Feb 22: In the U.S. Supreme Court, Case No. 10-218. Appealed from the Supreme Court of Montana. The case concerns three rivers [the Missouri River, the Madison River, and the Clark Fork River] which flow through Montana and then beyond its borders. The unanimous Supreme Court said, the question is whether discrete, identifiable segments of these rivers in Montana were non-navigable, as Federal law defines that concept for purposes of determining whether the State acquired title to the riverbeds underlying those segments, when the State entered the Union in 1889. Montana contends that the rivers must be found navigable at the disputed locations. From this premise, the State asserts that in 1889 it gained title to the disputed riverbeds under the "constitutional equal-footing doctrine." Based on its title claims, Montana sought compensation from PPL Montana, LLC, a power company, for its use of the riverbeds for hydroelectric projects. The Montana courts granted summary judgment on title to Montana, awarding it $41 million in rent for the riverbeds for the period from 2000 to 2007 alone. The Supreme Court said, "That judgment must be reversed."
In its concluding statement on the case the Justices said, "As the litigation history of this case shows, Montana filed its claim for riverbed rent over a century after the first of the dams was built upon the riverbeds. Montana had not sought compensation before then, despite its full awareness of PPL's hydroelectric projects and despite the State's own participation in the projects' federal licensing process. While this Court does not reach the question, it may be that by virtue of the State's sovereignty, neither laches nor estoppel could apply in a strict sense to bar the State's much belated claim. Still, the reliance by PPL and its predecessors in title upon the State's long failure to assert title is some evidence to support the conclusion that the river segments were non-navigable for purposes of the equal-footing doctrine.

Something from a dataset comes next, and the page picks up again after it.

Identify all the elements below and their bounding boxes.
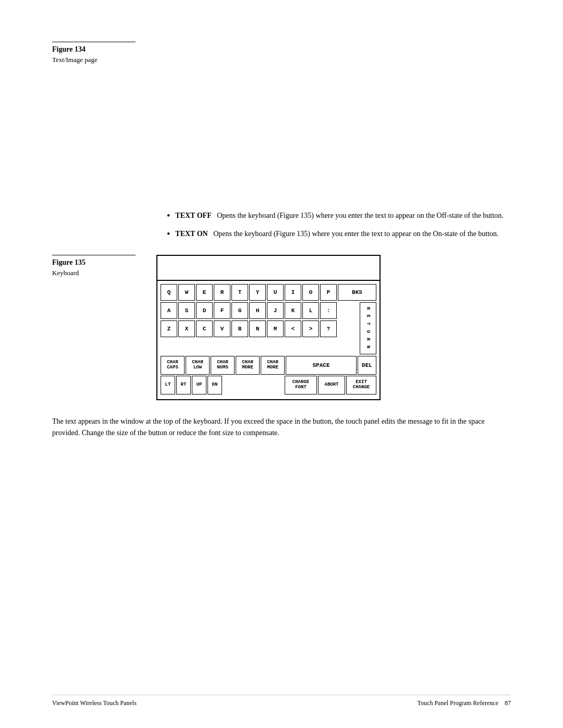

"The Montana Supreme Court's ruling that Montana owns and may charge for use of riverbeds across the State was based upon an infirm legal understanding of this Court's rules of navigability for title under the equal footing doctrine. As the Court said in Brewer-Elliott, 'It is not for a State by courts or legislature, in dealing with the general subject of beds or streams, to adopt a retroactive rule for determining navigability which . . . would enlarge what actually passed to the State, at the time of her admission, under the constitutional rule of equality here invoked.' 260 U. S., at 88."